Buio totale. Così inizia (e finisce) la nostra storia: nel buio.
Mi risvegliai in un letto matrimoniale. Nella stanza dove mi trovavo era tutto oscurato. C'era solo un fascio di luna che illuminava un armadio, ma non mi fu di grande aiuto nel ricordarmi perché stavo lì. Mi grattai la testa. Forse avevo passato la notte nella camera di Keith e quel drogato neanche se n'era accorto. Magari lui si stava trombando una sedicenne e mi aveva rinchiuso qui. Non avevo proprio voglia di pensarci, così mi stesi sul letto e fissai il soffitto. Forse tutte quelle cazzate mi venivano in mente perché non avevo nulla di comodo, nulla di soffice, per poter poggiare la testa e per riuscire a placare i nervi.

Allungai la mano per capire che fine avesse fatto il mio cuscino. Tastai i tre quarti del materasso, ma un pezzo mi era sfuggito. Be', quel quarto era occupato e non dalla solita puttanella che mi porto a letto. La sua schiena era incredibilmente liscia. Mi sono sempre chiesto come diavolo facesse ad avere una pelle così morbida. Fissai la sua figura che giaceva sul materasso. Preso dalla voglia, gli accarezzai i capelli. Dio, i suoi capelli. Potrei stare ore ed ore a parlare dei suoi capelli maestosi e lucenti.

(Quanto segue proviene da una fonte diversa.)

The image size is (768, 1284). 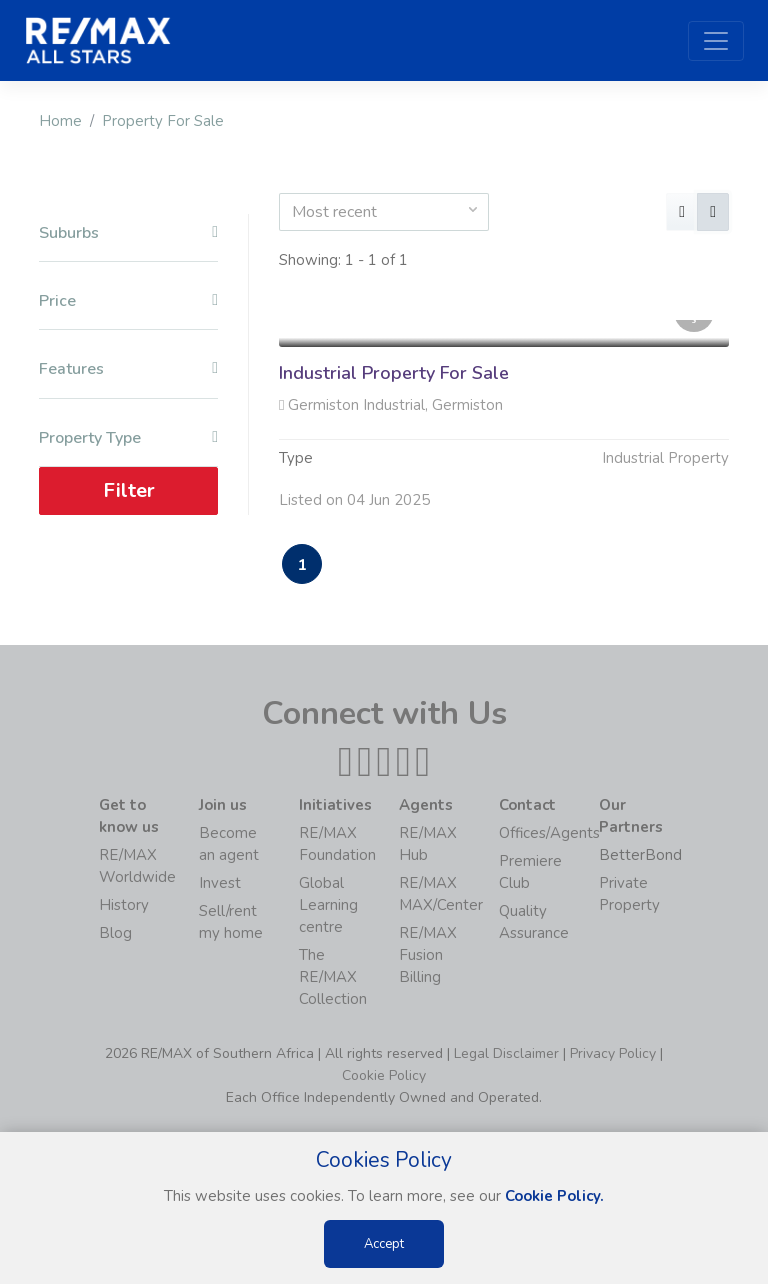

Si mosse un po', come se stesse cercando di liberarsi da una mosca fastidiosa, poi riprese a dormire. Rimasi zitto per qualche istante. Per un attimo avevo creduto che potesse leggermi la mente e sentire tutte quelle sciocchezze che mi passavano per la testa. Mi guardai intorno. Tutto quel silenzio mi metteva ansia. Cercai di dormire, o almeno era l'unica cosa che mi sembrò giusta da fare. David mi accarezzò delicatamente la testa, come per tranquillizzarmi. Mi baciò anche la fronte, poi si girò dall'altra parte. Mi strinsi forte a lui. Appoggiai il mento sulla sua spalla e le braccia intorno al suo bacino.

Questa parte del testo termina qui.